Depreciation
The accounting practice of spreading the cost of a tangible asset over its useful life, reflecting wear, age, or obsolescence. Reduces taxable income without affecting cash flow.
How depreciation works
When a company buys an asset that will be used over multiple years — a building, machinery, vehicles, computers — accounting principles require spreading the cost across the asset's useful life rather than expensing it all at once. The annual portion charged against income is depreciation.
Three pieces define each schedule:
- Cost basis — what was paid for the asset, plus any costs to put it in service.
- Useful life — the period over which the asset is expected to remain productive. Typically 5 years for vehicles, 7 for office furniture, 27.5 or 39 years for buildings under US tax rules.
- Salvage value — estimated worth at the end of useful life. Often $0 in straightforward cases.
A $50,000 truck with a 5-year useful life and $0 salvage value depreciates at $10,000/year using straight-line depreciation.
Depreciation methods
Several approaches:
- Straight-line — equal expense each year over the useful life. The simplest and most common.
- Declining balance / accelerated — larger expense in early years, smaller later. Better matches the economic reality of many assets that lose value fastest when new.
- Units of production — depreciation based on use rather than time. A machine depreciated per unit it produces.
- MACRS (US tax) — Modified Accelerated Cost Recovery System, the standard method for US tax depreciation. Uses defined recovery periods and conventions to specify how each asset class is depreciated.
The book and tax treatments often differ. Companies usually use straight-line for financial reporting (smoother earnings) and MACRS for tax (faster deductions, lower current-year tax).
Why depreciation matters
Three structural effects:
- Reduces reported earnings without affecting cash flow. Depreciation is a non-cash expense — the cash already left the business when the asset was purchased. This is why operating cash flow is often higher than net income.
- Reduces taxable income. Depreciation deductions lower current-year tax, even though they don't affect current-year cash position. Faster depreciation methods front-load these tax savings.
- Tracks asset values over time. The undepreciated portion of an asset (cost minus accumulated depreciation) is its "book value" on the balance sheet. Often diverges sharply from market value.
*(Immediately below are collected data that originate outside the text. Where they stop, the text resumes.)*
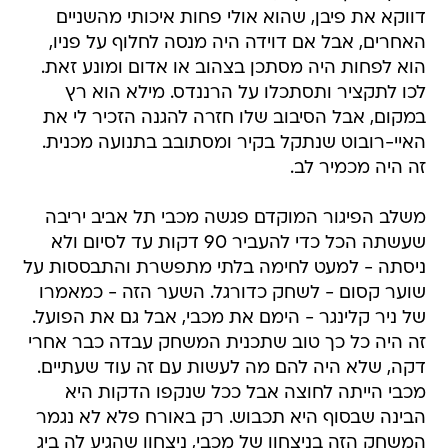
דווקא את פיבן, שהוא אולי פחות איכותי מהשניים
האחרים, אבל אם דוידה היה מנסה לחלוף על פניו,
הוא לפחות היה מסתכן בצהוב או אדום ומונע זאת.
לכו לתקציר ותסתכלו על הרננדס. מילא הוא רץ
במקום, אבל הסיבוב שלו חזרה להגנה הזכיר לי את
האיי-רובוט שנתקל בקיר ומסתובב בתנועה מכנית.
זה היה מכמיר לב.
משלב הפיגור המוקדם פגשה מכבי תל אביב יריבה
שעשתה הכל כדי להעביר 90 דקות עד לסיום ולא
ניסתה - למעט לחימה בלתי מתפשרת והתבססות על
שוער קסום - לשחק כדורגל. השער הזה - כמאמרו
של ניר קלינגר - הימם את מכבי, אבל גם את הפועל.
זה היה כל כך טוב שתכנית המשחק עבדה כבר אחרי
דקה, שלא היה להם מה לעשות עם זה עוד שעתיים.
מכבי הייתה לחוצה אבל ככל שנקפו הדקות היא
הבינה שבסוף היא תכבוש. רק באורח פלא לא נגמר
המשחק הזה בניצחון של מכבי, ניצחון שהגיע לה ביג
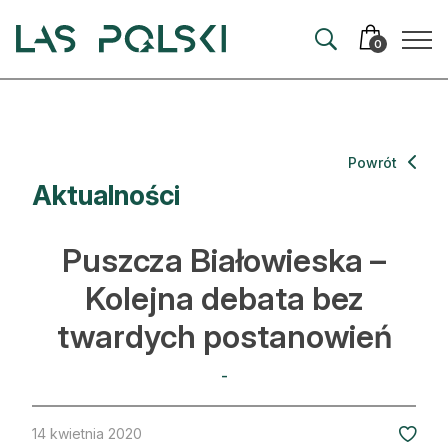
Przejdź
Przejdź
do
do
0
nawigacji
treści
Aktualności
Powrót
Aktualności
Artykuły
Hodowla lasu
Puszcza Białowieska –
Ochrona lasu
Kolejna debata bez
twardych postanowień
Nowe technologie
Prawo
-
Kultura i historia
14 kwietnia 2020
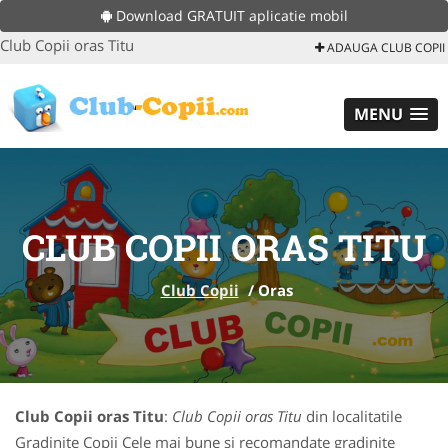
Download GRATUIT aplicatie mobil
Club Copii oras Titu
ADAUGA CLUB COPII
MENU
CLUB COPII ORAS TITU
Club Copii
/
Oras
Club Copii oras Titu
:
Club Copii oras Titu
din localitatile
Gradinite Copii Cele mai bune si recomandate gradinite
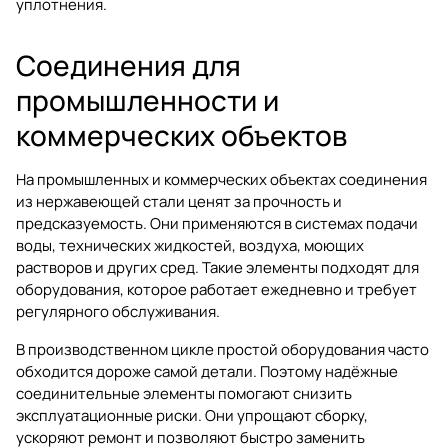
уплотнения.
Соединения для
промышленности и
коммерческих объектов
На промышленных и коммерческих объектах соединения
из нержавеющей стали ценят за прочность и
предсказуемость. Они применяются в системах подачи
воды, технических жидкостей, воздуха, моющих
растворов и других сред. Такие элементы подходят для
оборудования, которое работает ежедневно и требует
регулярного обслуживания.
В производственном цикле простой оборудования часто
обходится дороже самой детали. Поэтому надёжные
соединительные элементы помогают снизить
эксплуатационные риски. Они упрощают сборку,
ускоряют ремонт и позволяют быстро заменить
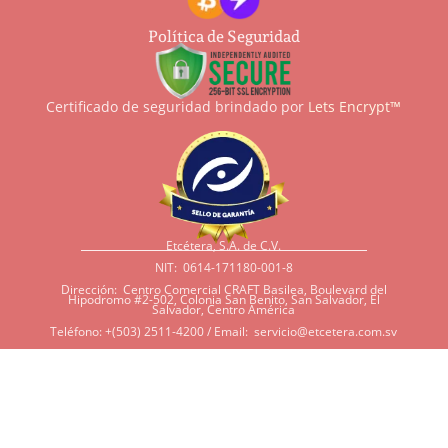
Política de Seguridad
Certificado de seguridad brindado por
Lets Encrypt™
Etcétera, S.A. de C.V.
NIT: 0614-171180-001-8
Dirección: Centro Comercial CRAFT Basilea, Boulevard del
Hipodromo #2-502, Colonia San Benito, San Salvador, El
Salvador, Centro América
Teléfono: +(503) 2511-4200 / Email:
servicio@etcetera.com.sv
Sensitividad a ingredientes
Si tiene sensitividad a
algunos ingredientes por
alergias, diábetes, o otras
EBITDA and the controversy
EBITDA explicitly removes depreciation:
EBITDA = Earnings Before Interest, Taxes, Depreciation, and Amortization
Proponents argue EBITDA shows the cash-generating capacity of the business before financing decisions and accounting allocations. Critics — most famously Warren Buffett — argue depreciation is a real economic cost, just one paid in advance. Equipment wears out and needs replacing; ignoring depreciation overlooks that future capital expenditure.
Both views have merit. EBITDA is useful for comparing companies with different capital structures and depreciation policies. Free cash flow (operating cash flow minus capital expenditures) is more honest about ongoing investment requirements.
In the real world
A few practical dynamics:
- Real estate. Depreciation deductions are a major reason real estate is tax-advantaged. Even appreciating buildings depreciate for tax purposes, generating ongoing deductions.
- Bonus depreciation. US tax law has periodically allowed accelerated depreciation (sometimes 100% in year one) to encourage capital investment. Phasing down through 2027 under current law.
- Asset sales. Selling an asset for more than its remaining book value generates a gain ("depreciation recapture"), often taxed at higher rates than capital gains.
- Section 179. Lets small businesses immediately expense up to a limit (varies by year) rather than depreciating over multiple years.
What individuals should care about
For most individuals, depreciation directly matters in two contexts:
- Real estate investment — landlords can depreciate residential rental properties over 27.5 years. The deduction often makes rental income tax-efficient even when it's positive.
- Business equipment — self-employed and small-business owners depreciate equipment, vehicles, and other capital assets bought for the business.
Beyond these specific cases, depreciation appears mainly as a line item on financial statements that's worth understanding when reading them, but rarely a direct planning factor.